Exploration riche et nuancée des thèmes identitaires, « Soy Niño » est un film d’une grande humanité, porté par la relation unique entre Lorena Zilleruelo et Bastian. Il articule l’intime et le politique avec une rare sensibilité, abordant l’identité de genre comme un processus dynamique, imbriqué dans les sphères familiale, sociale et culturelle. Le film s’impose ainsi comme un repère dans le cinéma documentaire contemporain, non seulement pour sa représentation des parcours trans, mais aussi pour sa manière de questionner, avec finesse, les normes de genre et les dynamiques familiales.

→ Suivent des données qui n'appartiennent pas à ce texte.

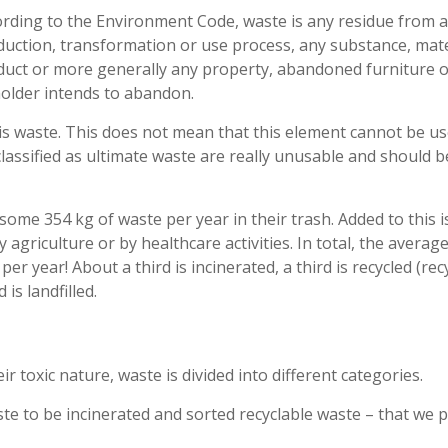
rding to the Environment Code, waste is any residue from a
uction, transformation or use process, any substance, mate
duct or more generally any property, abandoned furniture o
holder intends to abandon.
is waste. This does not mean that this element cannot be us
 classified as ultimate waste are really unusable and should b
me 354 kg of waste per year in their trash. Added to this i
agriculture or by healthcare activities. In total, the averag
 year! About a third is incinerated, a third is recycled (recy
is landfilled.
r toxic nature, waste is divided into different categories.
e to be incinerated and sorted recyclable waste – that we 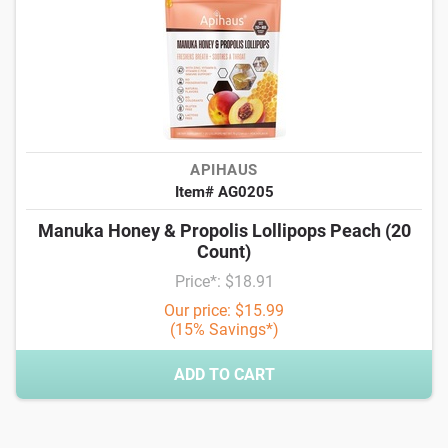
APIHAUS
Item# AG0205
Manuka Honey & Propolis Lollipops Peach (20
Count)
Price*: $18.91
Our price: $15.99
(15% Savings*)
ADD TO CART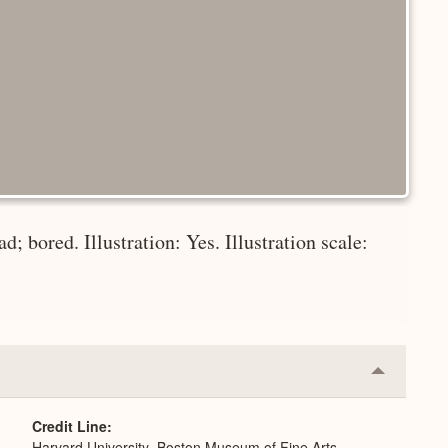
d; bored. Illustration: Yes. Illustration scale:
Collapse
or
Expand
Credit Line
Harvard University–Boston Museum of Fine Arts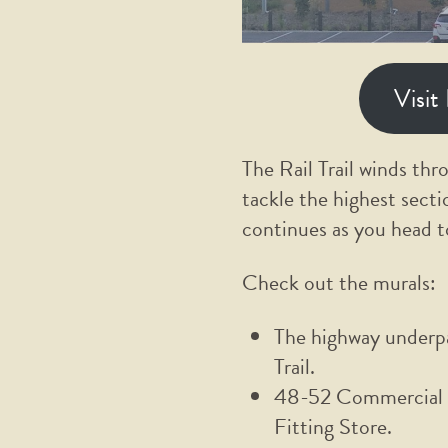
Visit
The Rail Trail winds thr
tackle the highest secti
continues as you head 
Check out the murals:
The highway underpa
Trail.
48-52 Commercial S
Fitting Store.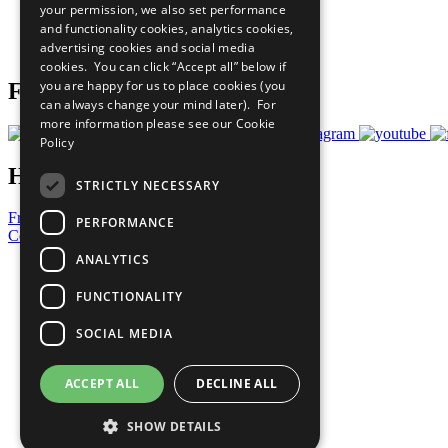
your permission, we also set performance
Careers & Opportunities
and functionality cookies, analytics cookies,
Join Now
advertising cookies and social media
Prepare your CoP
cookies. You can click “Accept all” below if
you are happy for us to place cookies (you
Follow Us
can always change your mind later). For
more information please see our
Cookie
Policy
Have a Question?
STRICTLY NECESSARY
Frequently Asked Questions
PERFORMANCE
Contact Us
ANALYTICS
United Nations
Privacy Policy
FUNCTIONALITY
Cookies Policy
Copyright
SOCIAL MEDIA
Photo Credits
ACCEPT ALL
DECLINE ALL
SHOW DETAILS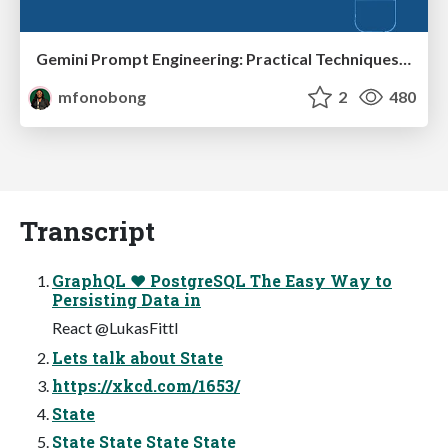
Gemini Prompt Engineering: Practical Techniques for Tangible AI Outcomes
mfonobong
2
480
Transcript
GraphQL ❤ PostgreSQL The Easy Way to
Persisting Data in
React @LukasFittl
Lets talk about State
https://xkcd.com/1653/
State
State State State State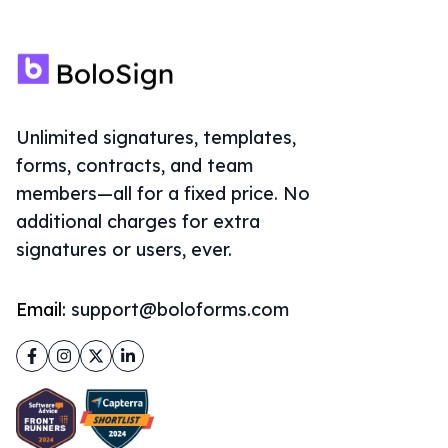
Unlimited signatures, templates,
forms, contracts, and team
members—all for a fixed price. No
additional charges for extra
signatures or users, ever.
Email:
support@boloforms.com
Facebook
Instagram
Twitter
LinkedIn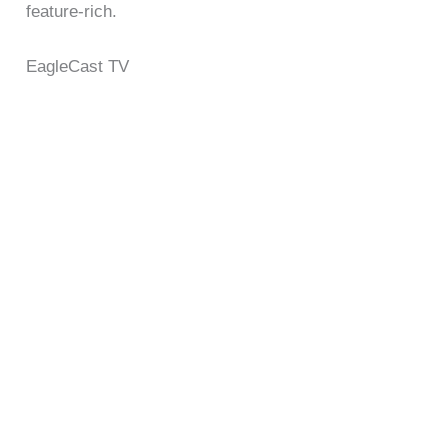
feature-rich.
EagleCast TV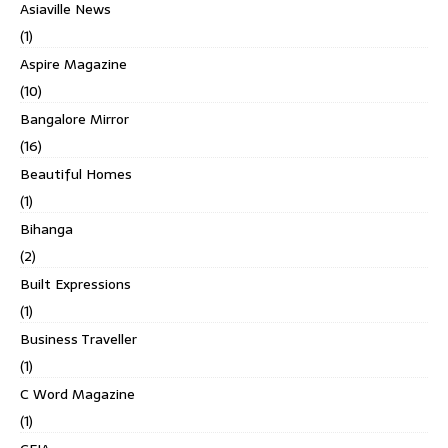
Asiaville News
(1)
Aspire Magazine
(10)
Bangalore Mirror
(16)
Beautiful Homes
(1)
Bihanga
(2)
Built Expressions
(1)
Business Traveller
(1)
C Word Magazine
(1)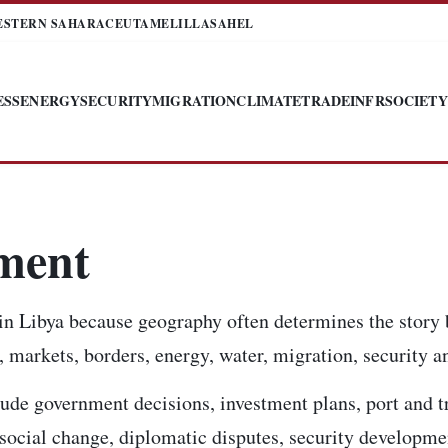
ESTERN SAHARA
CEUTA
MELILLA
SAHEL
ESS
ENERGY
SECURITY
MIGRATION
CLIMATE
TRADE
INFR
SOCIETY
tment
in Libya because geography often determines the story 
 markets, borders, energy, water, migration, security an
ude government decisions, investment plans, port and t
, social change, diplomatic disputes, security developm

L’œuvre murmure plus qu’elle ne crie mais sa portée résonne longtemps après le générique de fin. Dans un monde où les récits trans sont encore trop souvent stéréotypés ou marginalisés, Lorena Zilleruelo offre un regard d’une justesse rare, ancré dans l’amour et la compréhension. « Soy Niño » invite à penser l’identité non comme une essence fixe, mais comme un espace de dialogue, de lutte et de transformation.

Bande annonce officielle, « Soy Niño » (2022) de Lorena Zilleruelo © Outplay Films

« SOY NIÑO » -  Réalisation : Lorena Zilleruelo. Avec : David Bastian Matthew Jorquera Tapia, Scénario : Lorena Zilleruelo. Image : Lorena Zilleruelo. Montage : Nicolas Bancilhon, Lorena Zilleruelo, Léa Chatauret, Sandra Ach. Musique : Guillermo Dumay. Production : Capicua Films, Minimum Moderne. Distribution : outplay. Chili, France, 2022, 62', Documentaire, VOSTF.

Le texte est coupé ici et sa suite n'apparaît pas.